First two tankers with liquid natural gas from Russian Arctic via the Northern Sea Route arrives in China.
Voyage time from the port of Sabetta, where NOVATEK has its Yamal LNG plant, to the port Jiangsu Rudong was 19 days. That is nearly half the time a similar shipment via the Suez channel and the Strait of Malacca would take.
During the first part of the route, through the Laptev Sea, the vessels had to sail in up to two meters thick very close drift ice. It was also plenty of ice in the East Siberia Sea.
“The Northern Sea Route ensures shorter transportation time and lower costs, which plays a key role in developing our hydrocarbon fields on the Yamal and Gydan peninsulas,” says Leonid Mickhelson, Chairman of NOVATEK’s management board in a statement.
“Our vast high-quality, conventional natural gas resource base combined with low capital intensity and operation and transportation costs positions NOVATEK’s LNG projects among the most competitive projects globally.”
Mickhelson underlines that utilizing the Northern Sea Route contributes to the development of Russia’s northern regions and is very important for the country’s economic development.
Two tankers, each with a capacity of 170,000 cubic meters of LNG, sailed after each other through the ice along the north coast of Siberia and arrived in Jiangsu Rudong on Thursday this week.
The two tankers on the historic voyage are “Vladimir Rusanov” and “Eduard Toll”, both so-called Arc7 LNG tankers.
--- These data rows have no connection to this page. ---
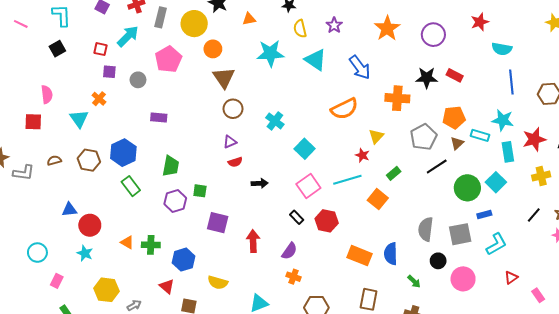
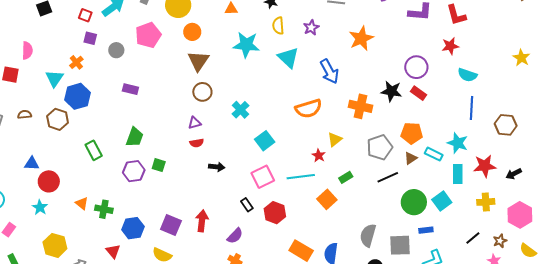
purple circle: (433, 35) -> (416, 67), moved
blue hexagon: (123, 153) -> (77, 96), moved
purple square: (218, 223) -> (171, 225), moved

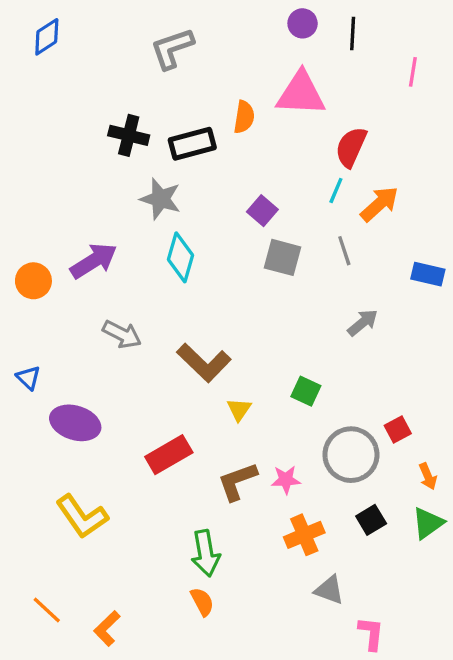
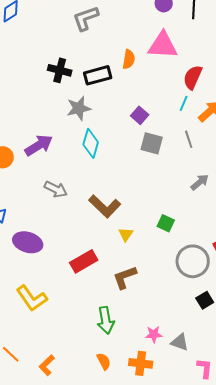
gray star: (160, 199) -> (79, 108), turned -30
pink star: (286, 480) -> (154, 334), moved
orange cross: (304, 535) -> (141, 363), moved, turned 30
orange semicircle: (202, 602) -> (104, 361), moved

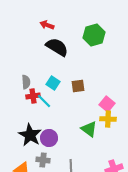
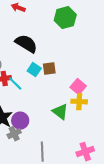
black semicircle: (57, 47) -> (26, 44), moved
cyan square: (53, 83) -> (34, 70), moved
gray cross: (43, 160) -> (14, 134), moved, turned -32

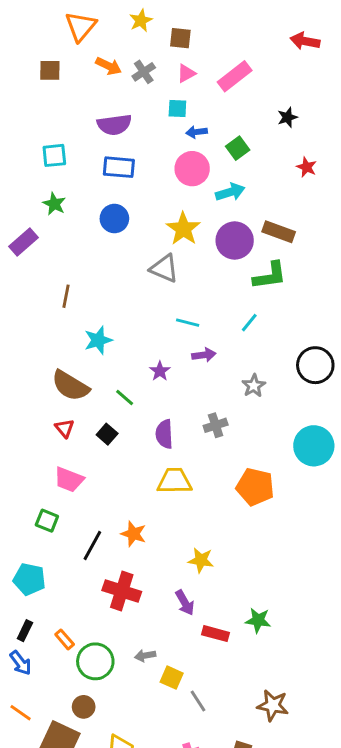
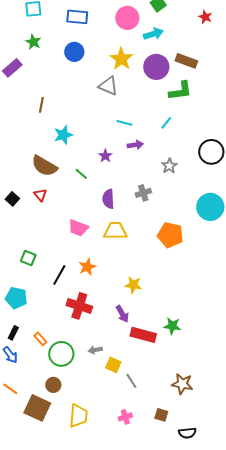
black square: (107, 434) -> (12, 199), moved
pink trapezoid: (69, 480) -> (78, 228), moved
orange star: (133, 534) -> (87, 267), turned 30
red rectangle: (216, 634) -> (143, 335), size x1.4

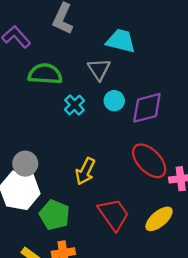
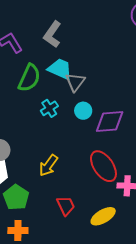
cyan trapezoid: (121, 41) -> (60, 69), moved
green semicircle: (45, 74) -> (29, 78), turned 100
red trapezoid: (114, 214) -> (66, 206), size x0.7

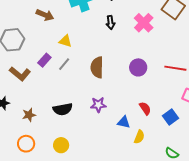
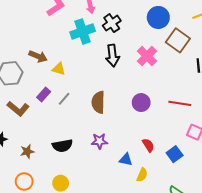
brown arrow: (45, 15) -> (38, 56), moved
black arrow: (111, 23) -> (112, 56), size x1.5
yellow triangle: (65, 41) -> (59, 69), moved

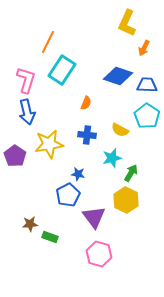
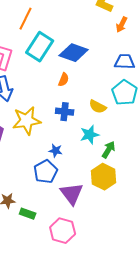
blue diamond: (118, 76) -> (74, 53), moved
pink hexagon: (99, 254) -> (63, 231), moved

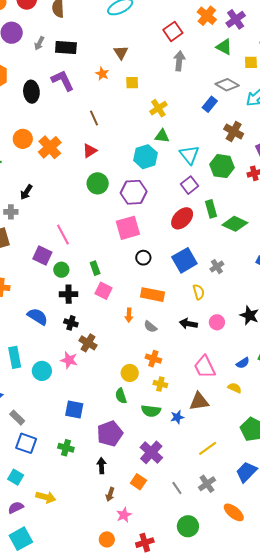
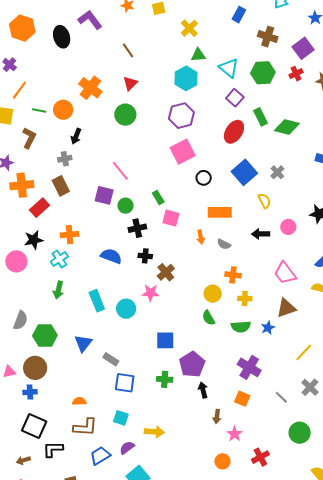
orange circle: (23, 139) -> (63, 110), moved
green circle: (98, 183) -> (125, 115), moved
brown cross: (88, 343) -> (166, 272), turned 30
purple pentagon: (110, 434) -> (192, 364), moved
Yamal LNG will utilize a fleet of 15 Arc7 ice-classed tankers to bring the liquid natural gas to the markets. At the moment, NOVATEK has five such carriers at its disposal.
Although being the first LNG-carriers to sail from Sabetta to China, the tankers are not the first to sail with LNG to Asia via the Northern Sea Route. Last summer, the tanker “Christophe de Margerie”, also built to serve Yamal LNG, sailed from Melkøya gas terminal on the Norwegian Barents Sea cost to South Korea. The vessel made it through the Northern Sea Route without icebreaker assistance in record short time.